MADRID (EFE).- El partido conservador español intentará resolver su fuerte crisis interna con la elección de un nuevo líder, previsiblemente Alberto Núñez Feijóo, para sustituir a Pablo Casado, después de que este perdiera todos los apoyos a causa de un duro enfrentamiento con la presidenta regional de Madrid, Isabel Díaz Ayuso.
Casi con toda probabilidad, el Partido Popular (PP) designará presidente a Núñez Feijóo en el congreso extraordinario del 1 y 2 de abril en Sevilla (sur), convocado este martes por la Junta Directiva Nacional, órgano que integran los dirigentes más relevantes y los parlamentarios.
Presidente regional de Galicia (noroeste) desde 2009, cuenta con un amplio respaldo de los barones y otros muchos responsables del partido, y se espera que anuncie su candidatura mañana mismo, posiblemente la única que se presente.
"Ha empezado un congreso extraordinario y urgente porque la situación orgánica así lo requería. Esta situación tenemos que cerrarla. Estamos absolutamente persuadidos de que lo que hemos hecho no es de recibo", reconoció hoy el político conservador en rueda de prensa.
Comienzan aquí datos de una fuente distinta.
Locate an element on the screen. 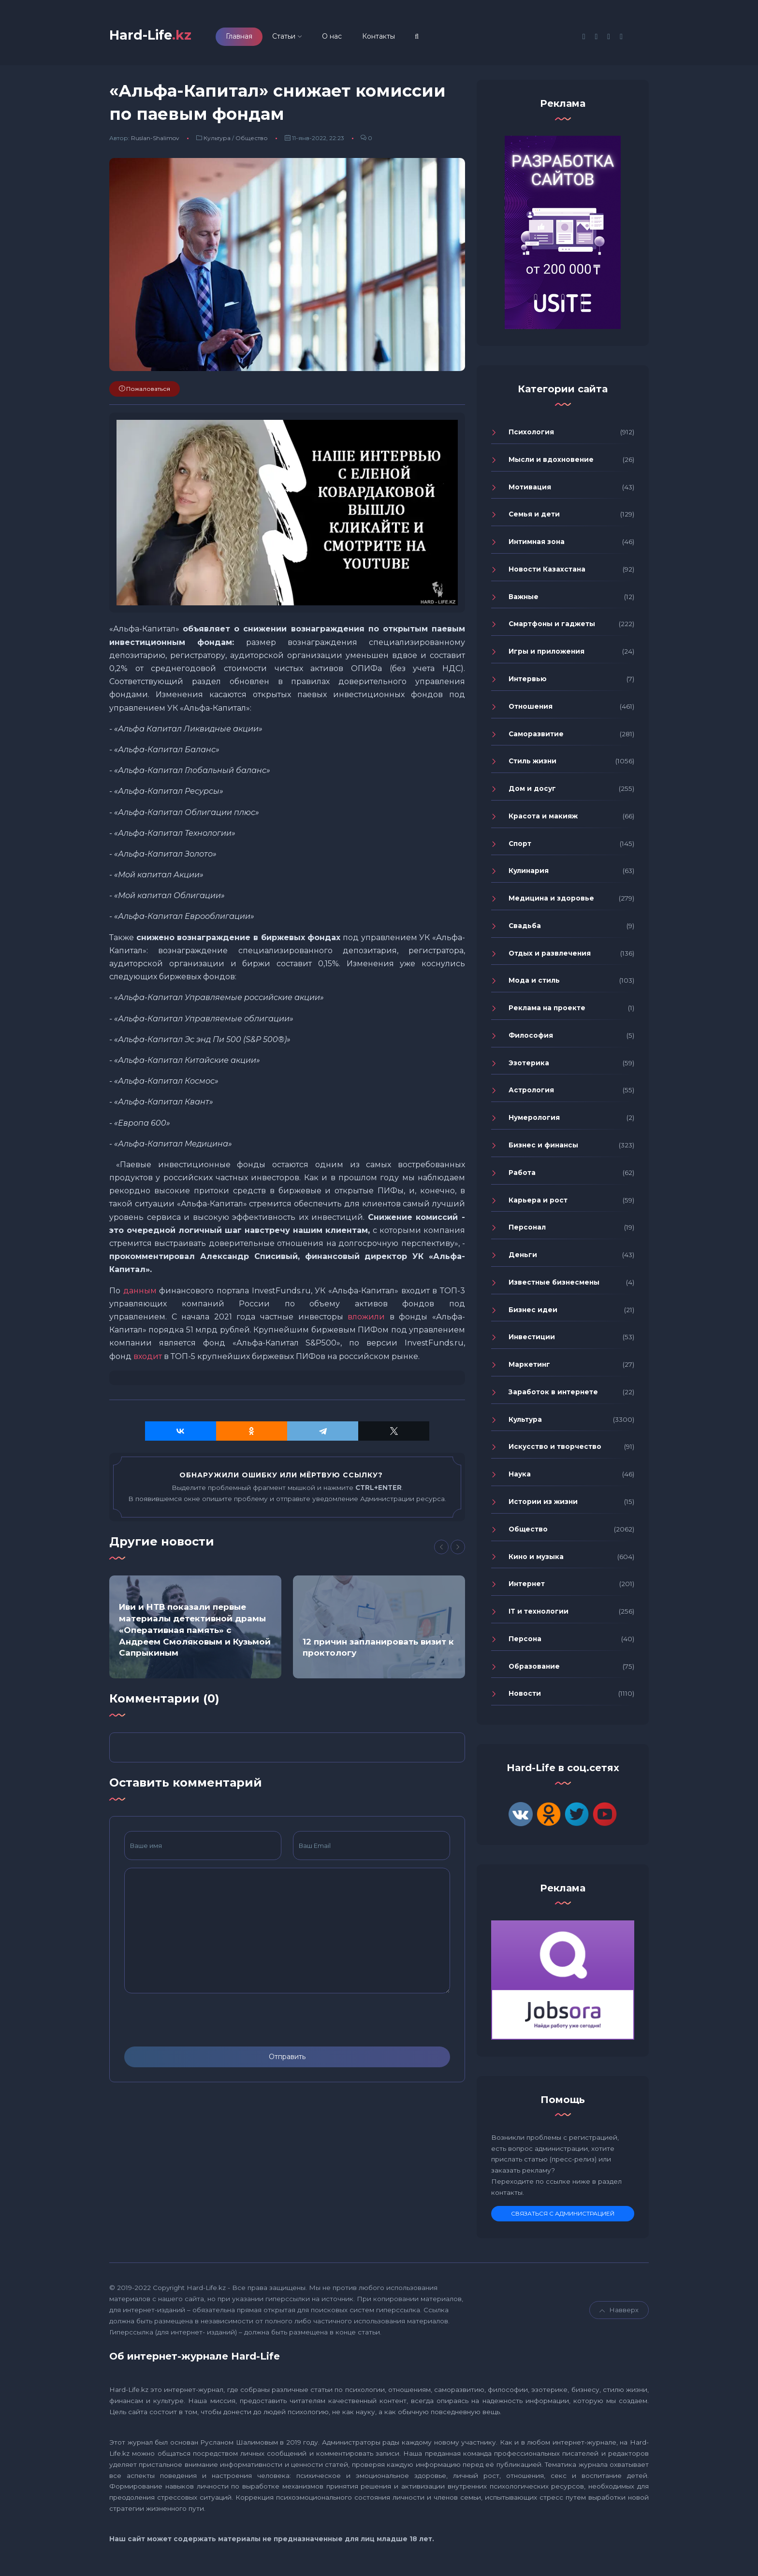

Su nombre ya sonó con fuerza en julio de 2018 para suceder a Mariano Rajoy como líder de los conservadores españoles, pero finalmente no se decidió a competir por el puesto con otros candidatos.
El partido eligió entonces a Casado, quien perdió las dos elecciones generales a las que se presentó (abril y noviembre de 2019), ganadas en minoría por el socialista Pedro Sánchez, que gobierna actualmente en coalición con los izquierdistas de Unidas Podemos.
Casado, que no se presentará a la reelección, dijo este lunes ante la Junta Directiva Nacional que se despedía "sin rencor", y deseó "suerte" y "acierto" a su sucesor; le dará todo su respaldo "desde la máxima prudencia y discreción".
Y sobre Feijóo en concreto, afirmó: "Siempre me ha brindado su lealtad y amistad, las mismas que él recibirá de mí para lo que decida hacer en un futuro".
EVITAR LA FRACTURA
Con un trasfondo de lucha de poder, el conflicto larvado durante meses entre Casado e Isabel Díaz Ayuso estalló hace dos semanas en un enfrentamiento público.
Se cruzaron acusaciones sobre un supuesto intento de espiar a Díaz Auyso y su familia por parte de la dirección nacional, así como sospechas de corrupción relacionadas con el hermano de la presidenta regional de Madrid y un contrato de suministro de mascarillas adjudicado por el departamento de Sanidad de la región de Madrid.
El partido conservador español, el principal de la oposición, se sumió rápidamente en una crisis profunda, que amenazaba con fracturarlo definitivamente.
Casado era cada vez más cuestionado internamente entre peticiones de dimisión; Díaz Ayuso, que ganó ampliamente las elecciones regionales de Madrid en mayo de 2021, sumaba adeptos; y más barones reclamaban un congreso extraordinario que eligiera un nuevo líder nacional como única salida.
Ni siquiera la dimisión del secretario general del PP, Teodoro García Egea, hace una semana bastó para calmar los ánimos, reconducir la crisis y evitar un congreso extraordinario, pues Casado pretendía esperar al ordinario previsto en julio de este año.
García Egea, mano derecha de Casado, fue señalado por algunas informaciones periodísticas como el instigador del intento de espiar a Díaz Ayuso, aunque él lo ha negado.
La presidenta regional de Madrid aseguró hoy, a la salida de la Junta Directiva Nacional, que todas las personas que se han dedicado a intentar destruirla "deben ser apartadas" del partido, y defendió que su equipo ha gestionado los peores momentos de la pandemia "con total pulcritud y honestidad".
Sobre ella, Núñez Feijóo comentó que es "un activo incuestionable" del PP de Madrid. "No nos presenta dudas su honorabilidad", apostilló.
Casado, por su parte, había subrayado que él tiene "la conciencia muy tranquila, llena de agradecimiento, sin rencor ni frustración".